## Credit Card Streaming Data Anomaly Detection
In this experiment, I'm trying to do anomaly detection of credit card streaming data. The models I'm using are semi-online, meaning the training data is used first for training, then the testing data is streamed to the model. The model updates itself during the streaming process. The models considered are:
* IForestASD

##### Make sure requirements are installed first

In [None]:
pip install -r requirements.txt

##### Add imports

In [4]:
import numpy as np
from sklearn.utils import shuffle
from pysad.models import IForestASD
from pysad.transform.preprocessing import InstanceUnitNormScaler
from pysad.transform.postprocessing import RunningAveragePostprocessor
from pysad.utils import Data
from pysad.evaluation import AUROCMetric, PrecisionMetric, RecallMetric
from pysad.utils.array_streamer import ArrayStreamer
from tqdm import tqdm
import pandas as pd
from datetime import date, datetime

##### These are just utility functions used for extracting features from the DF.

In [1]:
# This function returns the label and features of the given dataframe
def get_label_and_features(df):
    # This function converts given date to age 
    def age(born): 
        born = datetime.strptime(born, "%Y-%m-%d").date() 
        today = date.today() 
        return today.year - born.year - ((today.month,  
                                        today.day) < (born.month,  
                                                        born.day))
    
    # Assuming the 'is_fraud' column contains the labels (1 for fraud, 0 for normal)
    labels = df['is_fraud']

    # Drop non-numeric columns and the label column
    features = df.drop(['merchant', 'first', 'last', 
                        'street', 'city', 'state', 'job', 'dob', 'trans_num', 'is_fraud'], axis=1)

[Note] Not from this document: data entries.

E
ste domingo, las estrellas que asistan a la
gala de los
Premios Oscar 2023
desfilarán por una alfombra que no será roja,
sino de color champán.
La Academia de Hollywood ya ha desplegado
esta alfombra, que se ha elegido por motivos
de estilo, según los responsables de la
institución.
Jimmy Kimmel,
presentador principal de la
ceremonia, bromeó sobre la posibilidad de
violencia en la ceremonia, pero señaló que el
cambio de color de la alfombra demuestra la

    # Convert time string to timestamp
    features['trans_date_trans_time'] = pd.to_datetime(features['trans_date_trans_time'], format='%Y-%m-%d %H:%M:%S').astype(np.int64)

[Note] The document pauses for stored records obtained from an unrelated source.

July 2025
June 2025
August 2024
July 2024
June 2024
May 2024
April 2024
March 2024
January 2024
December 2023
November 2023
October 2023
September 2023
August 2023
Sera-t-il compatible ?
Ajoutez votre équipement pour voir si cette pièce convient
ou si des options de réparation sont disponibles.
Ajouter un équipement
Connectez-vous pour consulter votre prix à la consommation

    # Changing categorical data to numerical data
    features['category'] = pd.Categorical(features['category'])
    features['category'] = features['category'].cat.codes

    features['gender'] = pd.Categorical(features['gender'])
    features['gender'] = features['gender'].cat.codes

    # Calculate current age
    features['age'] = df['dob'].apply(age)

    return labels, features

##### Read The Training Dataset

In [3]:
# Load data from CSV using pandas
# index_col='Unnamed: 0' is used to ignore the first column
training_df = pd.read_csv('data/fraudTrain.csv', index_col='Unnamed: 0')

_, training_features = get_label_and_features(training_df)

##### Do the training on the model first

In [None]:
# Train IForestASD model
model = IForestASD()
model.fit(training_features.values)

##### Read The Streaming Data

In [None]:
# Load data from CSV using pandas
# index_col='Unnamed: 0' is used to ignore the first column
df = pd.read_csv('data/fraudTest.csv', index_col='Unnamed: 0')
labels, features = get_label_and_features(df)

##### Prepare for streaming

In [None]:
# Shuffle the data
features, labels = shuffle(features, labels)

iterator = ArrayStreamer(shuffle=False)  # Init streamer to simulate streaming data.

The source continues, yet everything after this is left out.